誰がヴァイオリンを殺したか の商品レビュー
ヴァイオリンに関することばかり書いてあるのかと思いきや、ストラヴィンスキーの「兵士の物語」や、タルティーニの「悪魔のトリル」など内容は多岐に渡っていた。 ヴァイオリンの銘器である、ストラディヴァリウスやグァルネリの話は、全223ページの内48ページ(約2割)とそう多くない。割合...

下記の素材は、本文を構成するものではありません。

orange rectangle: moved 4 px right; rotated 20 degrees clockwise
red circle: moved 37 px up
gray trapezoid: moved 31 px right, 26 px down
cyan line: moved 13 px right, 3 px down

ヴァイオリンに関することばかり書いてあるのかと思いきや、ストラヴィンスキーの「兵士の物語」や、タルティーニの「悪魔のトリル」など内容は多岐に渡っていた。 ヴァイオリンの銘器である、ストラディヴァリウスやグァルネリの話は、全223ページの内48ページ(約2割)とそう多くない。割合で言えば、一番紙幅を割いているのは、65ページ(約3割)に渡るパガニーニ伝である。 本書で著者が主張しているのは、かつての悪魔的魅力を誇ったヴァイオリンの音(ヴァイオリンという言葉は象徴であって、これを「音楽」に置き換えても良い)は、文明の進化と共に失われてしまって、今ではもう聴けないということである。 これは一見、悲観論的思想や懐古主義のように見えるが、私はそれよりも、ロマン主義的思想(手に入らないものへの憧れ)が根底にあると感じた。 石井氏は文章が巧く、読ませるので一気に読める。本書はクラシック音楽の演奏について考える良い材料になるので、クラシック音楽ファンにはお勧めしたい。